Visual Tricks Also Apply to Dog Anatomy
-or can we always believe what we see and how does it apply to the illustrated breed standard?
Color and markings can have an effect on how we perceive proportion in the dog. The heads above are the same.
The brain and the eye communicate in complex ways, and can influence what is seen in the illustrated breed standard. What you think you see may not be the same as what you actually see. Following are some interesting and fun demonstrations that lead us to question and proof.
Horizontal & Vertical Perception
Although your eyes may tell you that the rows in the horizontal and vertical images are zigging and zagging in different directions, the lines and squares in each image are actually in perfect horizontal or vertical alignment. Both images are the same. Flipping the images to either a horizontal or vertical orientation does not change the illusion. The illusion is the same and it is incorrect.

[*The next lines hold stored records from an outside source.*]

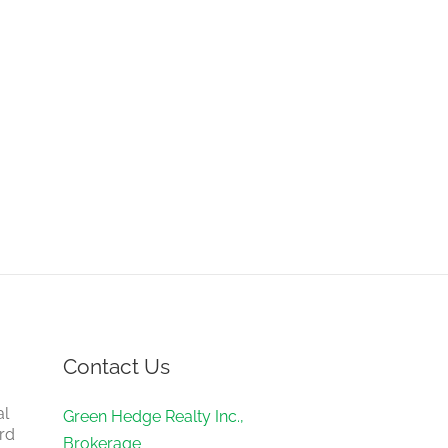
Contact Us
al
Green Hedge Realty Inc.,
rd
Brokerage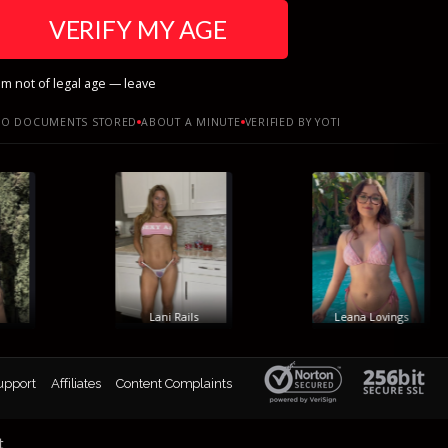
VERIFY MY AGE
am not of legal age — leave
O DOCUMENTS STORED
ABOUT A MINUTE
VERIFIED BY YOTI
Lani Rails
Leana Lovings
upport
Affiliates
Content Complaints
t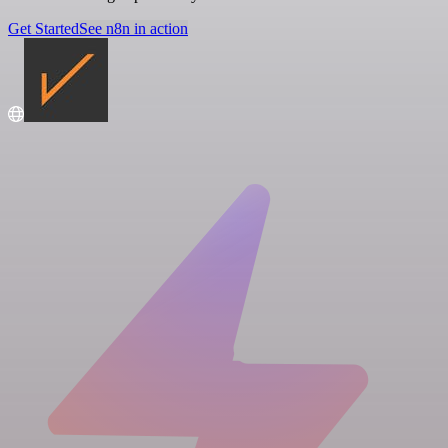
Get Started
See n8n in action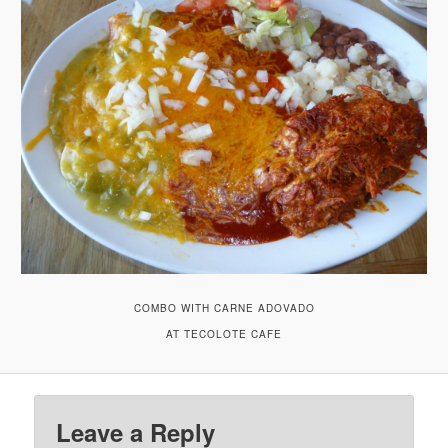
COMBO WITH CARNE ADOVADO
AT TECOLOTE CAFE
Leave a Reply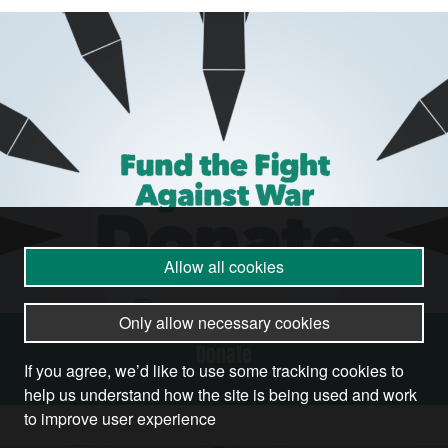
Allow all cookies
Only allow necessary cookies
Donate
If you agree, we’d like to use some tracking cookies to
help us understand how the site is being used and work
to improve user experience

Look closer, one line at a time, to verify this. The combination of the staggered squares creates a false impression. Can we trust our eyes in every circumstance? Does spacial relationship play a part in what we think we see?
Color & Shading
Look below. How many colors do you see in the image on the left? There are three colors, red, green, and white, although it may appear that there are variations. Colors placed in close proximity often create a shade which we visually perceive to be change, although it is not. The image on the right is the same, but converted to grayscale. Although the perception is not as pronounced, the grayscale image reinforces the effect of concentrated depth of shade in relationship to placement.
The lines in the boxed image on the left below don't appear to be parallel, do they? You know by now that they are. Is it your brain playing tricks on your eyes, or your eyes playing tricks on your brain? The diagonal lines are parallel to one another, as are the horizontal lines to each other, and the vertical lines to the other vertical lines. If we remove some of the lines, as in the same image to the right, does it make it easier to see?
Are the horizontal lines below equal in length? Of course they are! We often see this misconception when looking at a moving dog. When a dog increases the length of stride and lowers the head, he may appear to be longer bodied than a similarly proportioned dog which lacks the ground covering movement. The dog with more reach and drive has a longer overall visual horizontal than the dog with less.
If I moved them farther apart or rotated them by 90 degrees, would they look equal? They are the same, but now have different spatial relationships.
By now, we know that we can never be too sure. In the clusters below, what certainly appears to be interior circles of differing sizes, actually proofs to show that both interior circles are the same.
Keep these things in mind when estimating proportions. Proofing your foundation illustrated standard drawings assures that what you intend to convey is represented by a correct image.